Two nights ago, when I finished milling all four legs I started cutting the stretchers, and as I looked over at the cyclone I saw chips whirling around in the clear tube that goes from the cyclone to the dust hopper. (That’s not good; it means the hopper is full.) So I went over, unhooked the hopper, and took it outside to do what I always do…I used it for mulch. As I am outside in the snow pouring sawdust around the trees in my front yard, I began to wonder if this was somewhat cannibalistic to use sawdust at the base of my trees. I got the mental picture of the conversation after I went back in side:


Red Twig Dogwood: Oh my God, is this Sugar Maple chips? I’ve got cousins up in the U.P. (Upper Peninsula…it’s a Michigan thing) who are Sugar Maples. Oh boy… this just reminds you how short life is.


River Birch: Yeah, Red, this is Hard Maple alright. Holy Geez, if that carbide cutter on his jointer did this to hard maple I hate to think how fast it would blow through my peely-barked butt.


Red Twig Dogwood: Ya know, Skiver is one sick and twisted *&^$&%$!!! What kind of animal brings freshly milled sawdust out and spreads it around the base of living trees. I pray to God they reserve the hottest part of Hell for sickos like him.


So there I was standing in the snow thinking of talking trees. I held the dust hopper in my hands, my head was cocked about 15 degrees, my eyes stared off into the starry sky, and the drool started to drip from the side of my mouth as I vegged out in the middle of my front yard.


Something about the staring at the starry sky made me realize it was Christmas Eve night, and I looked down at my watch and saw it was exactly midnight. (Folks, when there aren’t any kids around and you are someone who can get by on four hours sleep a night…the wee small hours of the morning are prime time for woodwork.) So, since it was exactly midnight, Santa should be on the roof. I looked up to the snow covered shingles, he wasn’t there. Then, it hit me…he was probably headed in for the landing and he looked down and saw me spreading wood carnage around the base of the trees, and he instantly pulled back the stick, put the balls to the wall, and made it a fly-by at full AB’s…all the while saying, "Trying to turn your trees into cannibals, Skiver? If that aint naughty, I don’t know what naughty is."


So, Gail and I did not get a visit from Santa this year. It didn’t matter to me, though. We had Gail’s family Christmas gathering earlier on Christmas Eve, and since we had to travel to her brother’s house near Grand Rapids for that party, it seemed like the perfect reason to pop in and make sure Gary and Marlene were holding true to their promise to have the Woodcraft of West Michigan open on Christmas Eve.* And even though Gail was with me, I decided to ignore the surprise factor, as I dropped hundreds of bucks on Festool stuff (for her).
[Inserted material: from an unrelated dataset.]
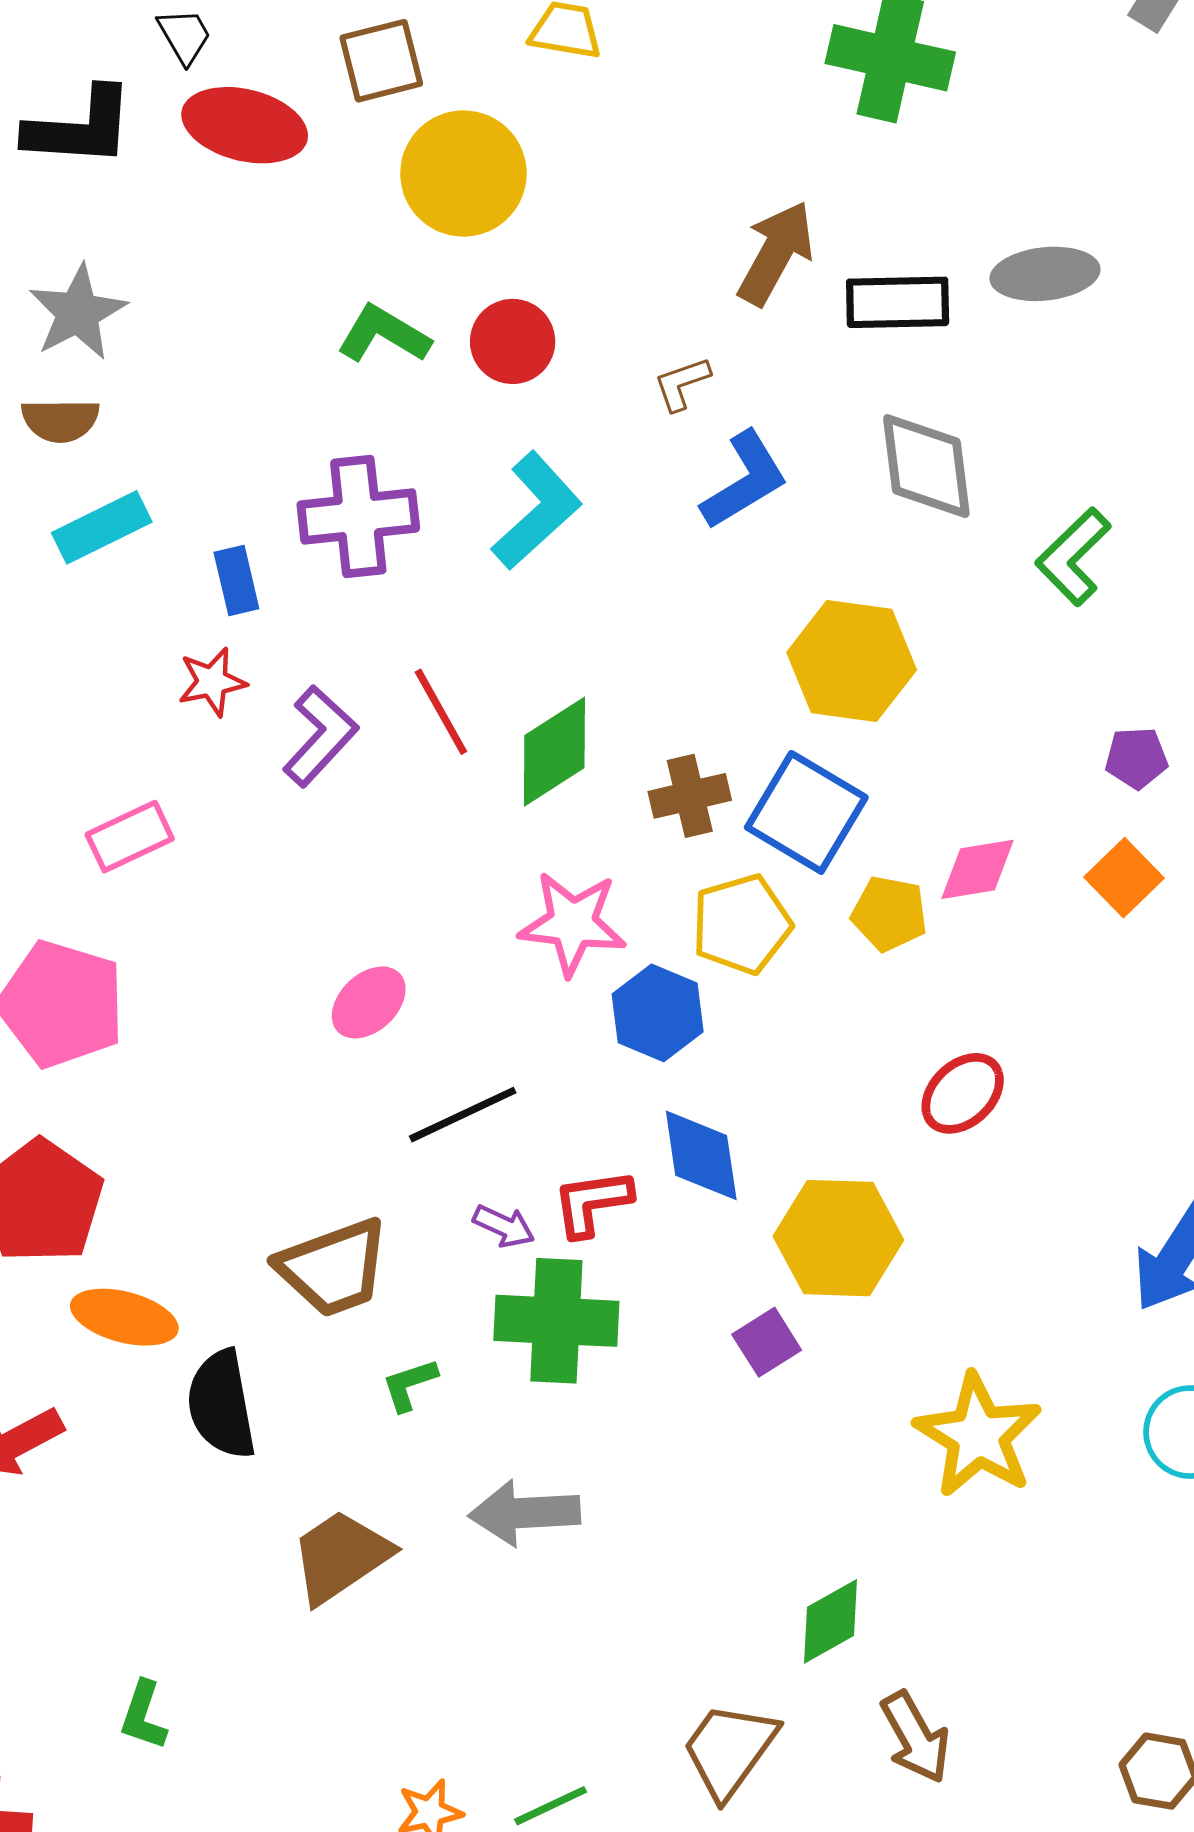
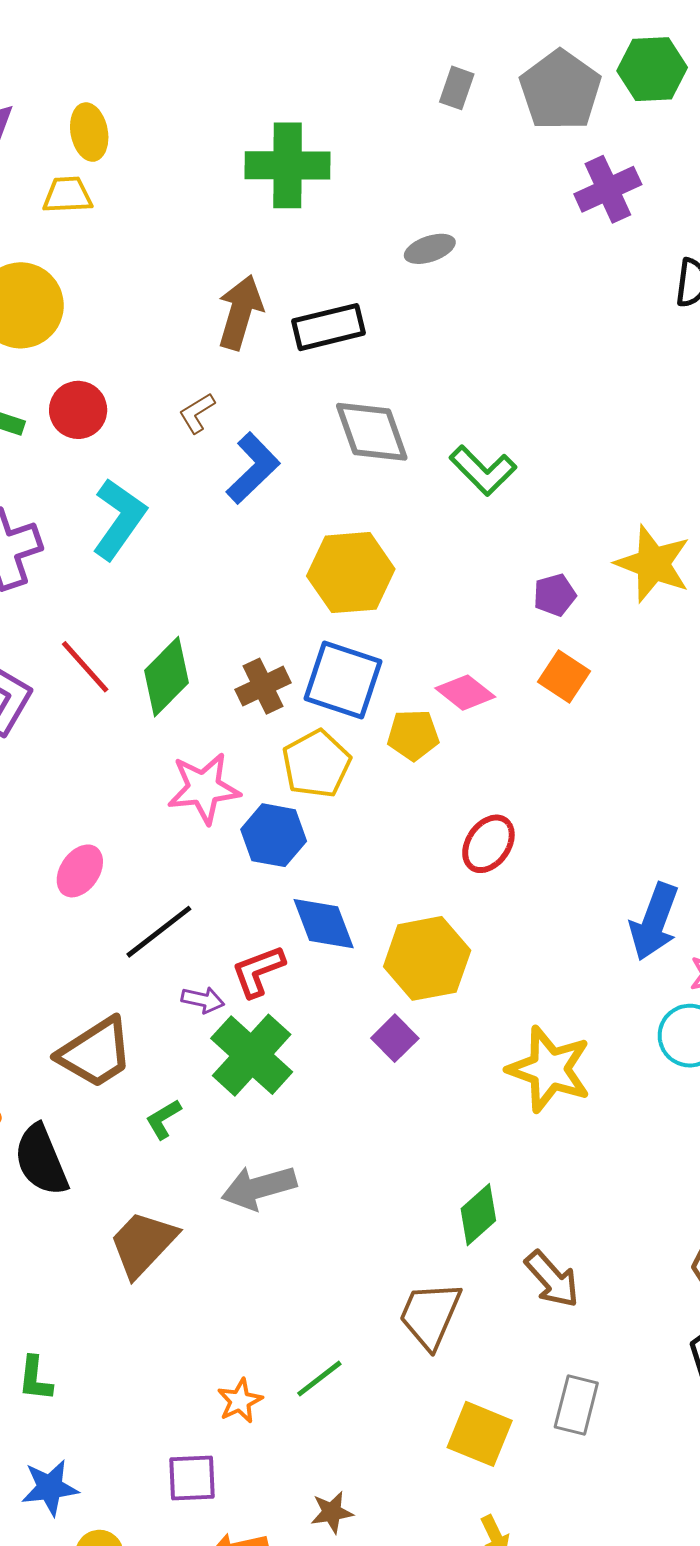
gray ellipse: (1045, 274) -> (430, 249), moved, size x0.7
green L-shape: (1073, 557) -> (483, 470), turned -78
pink diamond: (978, 869) -> (465, 693), turned 60
green cross: (556, 1321) -> (252, 1055), turned -38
I figured I would pay cash for her tools, and that 7 stone/4 carat Journey diamond necklace (for me) would have to come from Santa.


Well, maybe next year I’ll be good enough to get MY necklace. Until then I’ll help Gail use all of HER tools. And when my necklace comes, I’ll let her borrow it. A lot of husbands might balk at having to buy their wives such expensive tools that she'll never even lay a finger on, but Gail and I have a wonderful relationship built on our commitment to common goals. Why it’s almost as sugary sweet as that naked little "Love Is…" cartoon couple.


*(A shameless plug bound to be worth another 10% off my next Woodcraft purchase...Power Tools, FESTOOL, LEIGH Jigs, SawStop, Steel City & Gift Cards excluded).

1 comment:

Anonymous said...

If I brought apple pie to an apple orchard...would Santa think I am a naughty child? Would he spank me?